GIVEN RECORDS |
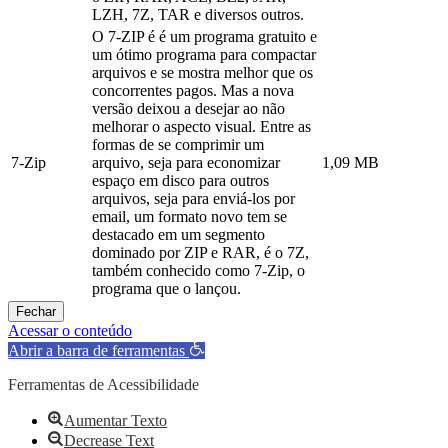
LZH, 7Z, TAR e diversos outros.
O 7-ZIP é é um programa gratuito e
um ótimo programa para compactar
arquivos e se mostra melhor que os
concorrentes pagos. Mas a nova
versão deixou a desejar ao não
melhorar o aspecto visual. Entre as
formas de se comprimir um
7-Zip
arquivo, seja para economizar
1,09 MB
espaço em disco para outros
arquivos, seja para enviá-los por
email, um formato novo tem se
destacado em um segmento
dominado por ZIP e RAR, é o 7Z,
também conhecido como 7-Zip, o
programa que o lançou.
Fechar
Acessar o conteúdo
Abrir a barra de ferramentas
Ferramentas de Acessibilidade
Aumentar Texto
Decrease Text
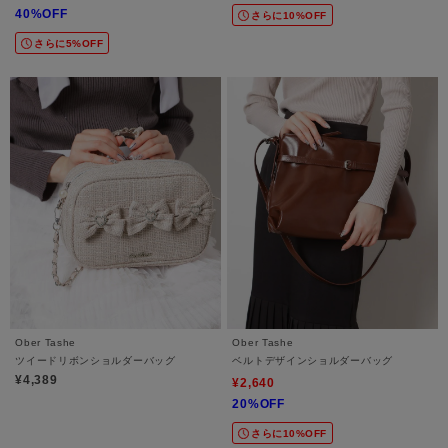
40%OFF
さらに10%OFF
さらに5%OFF
Ober Tashe
Ober Tashe
ツイードリボンショルダーバッグ
ベルトデザインショルダーバッグ
¥4,389
¥2,640
20%OFF
さらに10%OFF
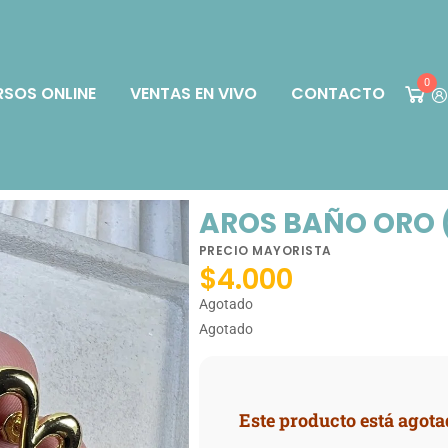
0
SOS ONLINE
VENTAS EN VIVO
CONTACTO
AROS BAÑO ORO 
PRECIO MAYORISTA
$
4.000
Agotado
Agotado
Este producto está agota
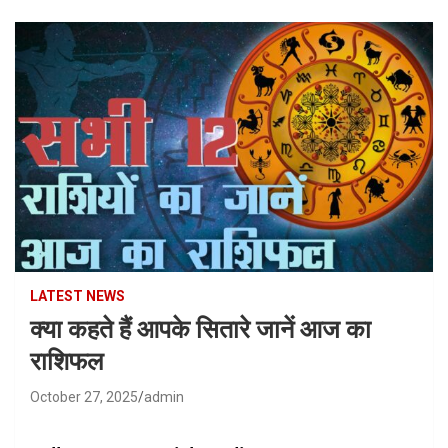
LATEST NEWS
क्या कहते हैं आपके सितारे जानें आज का
राशिफल
October 27, 2025
admin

EXERCISE | For the word "arquivos", find all matching lines in the entries above and copy them out.

RESULT BELOW |
arquivos e se mostra melhor que os
arquivos, seja para enviá-los por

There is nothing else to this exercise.